Tickets to the Moore talk are $25, $35, and $45, with $85 providing premium orchestra seating and a private reception with the filmmaker at 5:30 pm. To order, call 860-486-4226 or visit www.jorgensen.uconn.edu.

Tickets to the Williams lecture are $30 ($25 for Mark Twain House & Museum members) and can be purchased by calling 860-280-3130.

Moore, an Academy Award-winning documentarian and writer has stirred up the world of documentary filmmaking since the release of "Roger and Me" (1989), his direct-action film in which he confronted an auto mogul on the decline of his home city's signature industry.  Subsequent films -- including "Bowling for Columbine" (2002), "Fahrenheit 9/11" (2004), "Sicko" (June 29, 2007) and "Capitalism: A Love Story" have taken on the gun lobby, the Iraq War, the health industry and greed in general -- all in a way that has been described by supporters as fiendishly witty, or by opponents as irritatingly snarky.
Juan Williams.
Photo Frank Graves.
Williams provided the tinder for a firestorm of controversy last October, when National Public Radio fired him -- then one of their senior correspondents -- for statements he made on a Fox News program that seeing people in Arab dress on airplanes made him nervous.

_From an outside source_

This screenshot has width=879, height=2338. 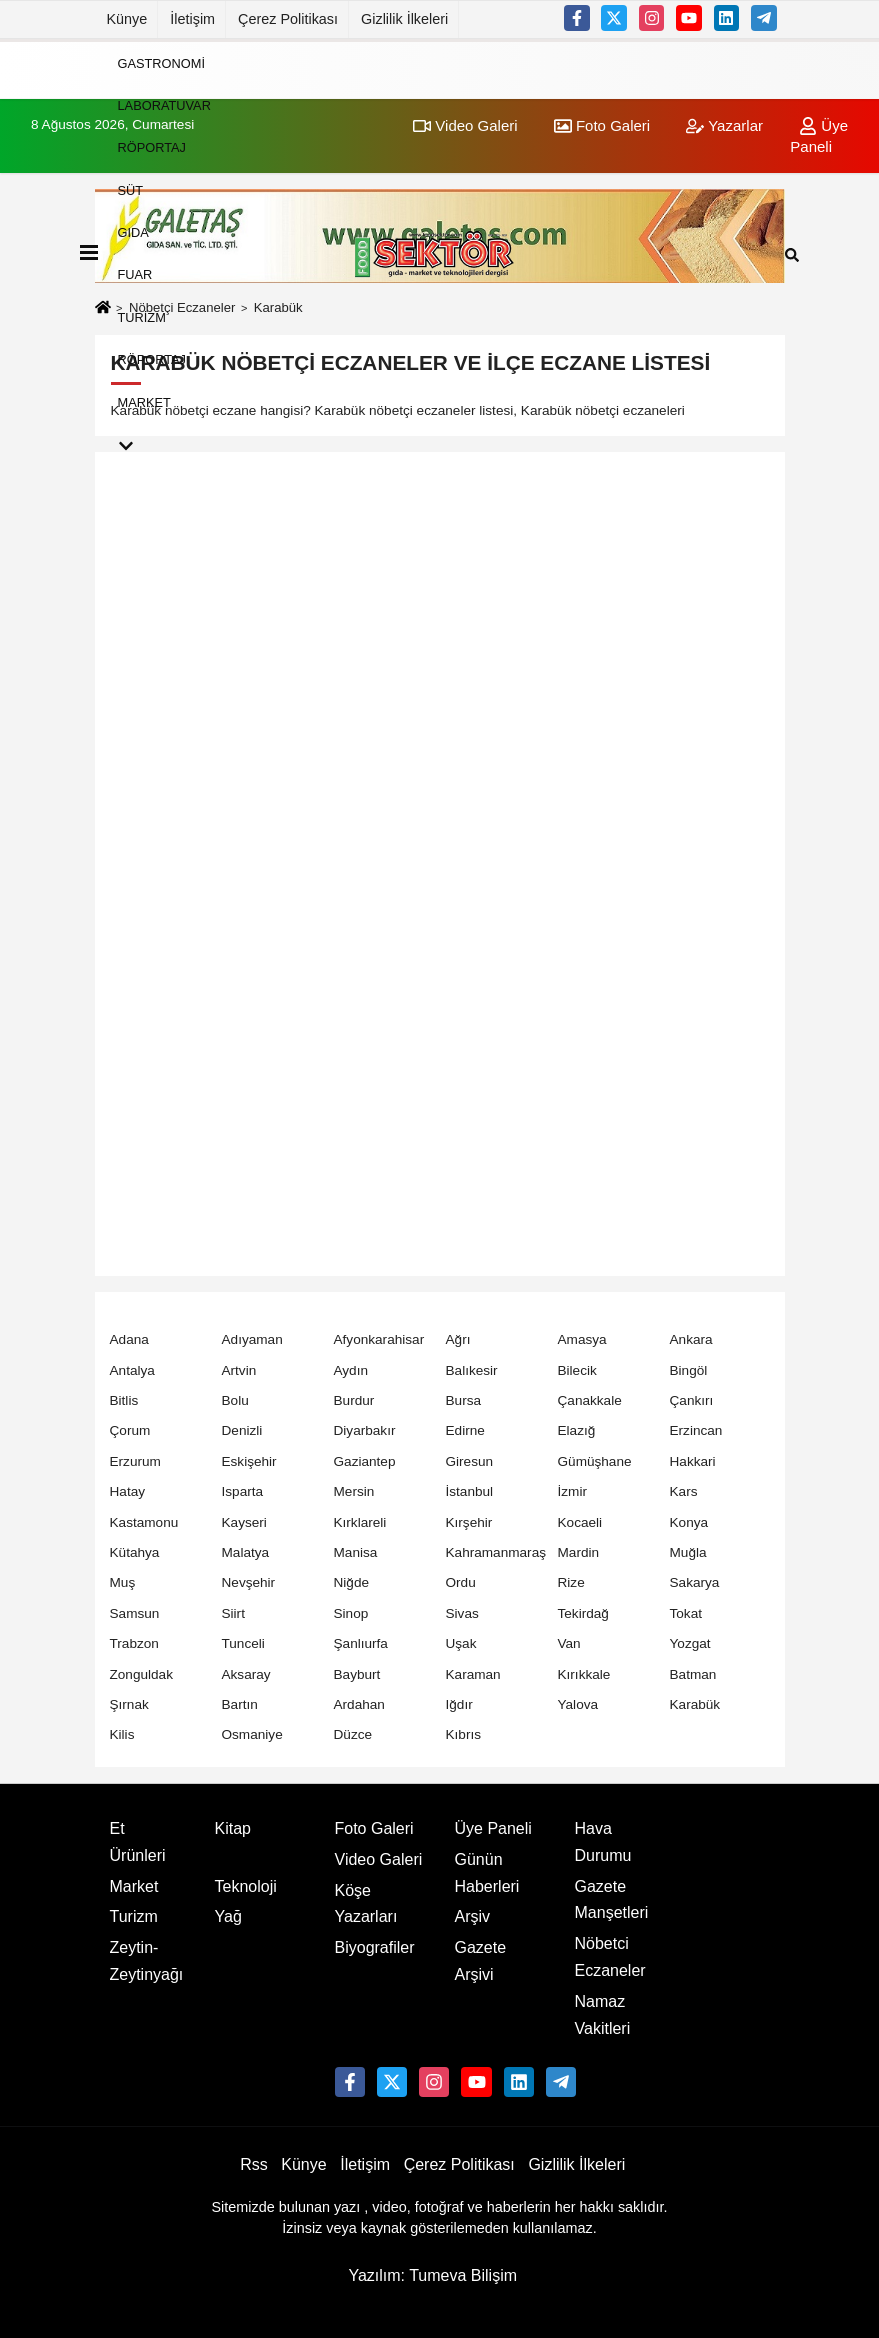 I want to click on Edirne, so click(x=465, y=1430).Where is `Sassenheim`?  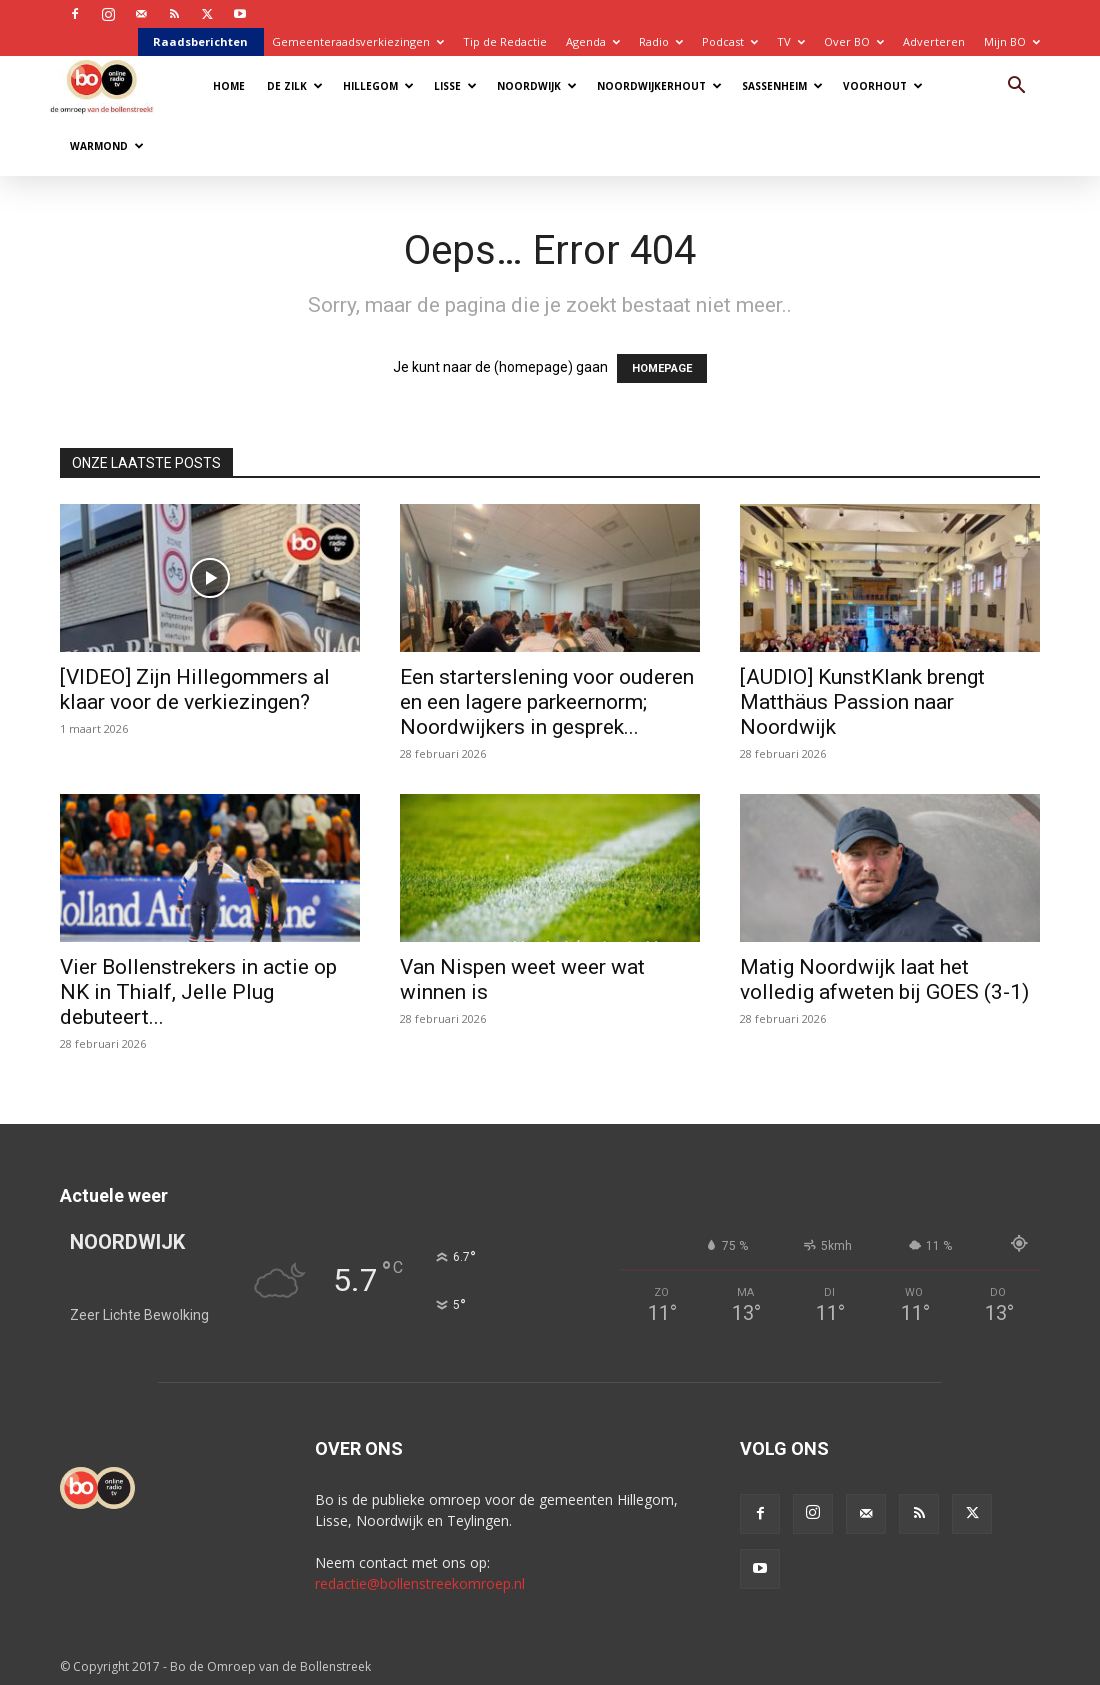
Sassenheim is located at coordinates (782, 86).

The ensuing debate led to a nationwide discussion on freedom of speech and journalistic responsibility, and after his firing by NPR Fox News expanded Williams' role as political analyst at the station.  Before his decade at NPR, Williams worked for the Washington Post for 23 years, and is the author of "Eyes on the Prize: America's Civil Rights Years, 1954-1965," "Thurgood Marshall: American Revolutionary," "Enough," Williams' critique of black leaders in America and what he calls the "culture of failure"; and the current "Muzzled: The Assault on Honest Debate," an account of his termination by NPR.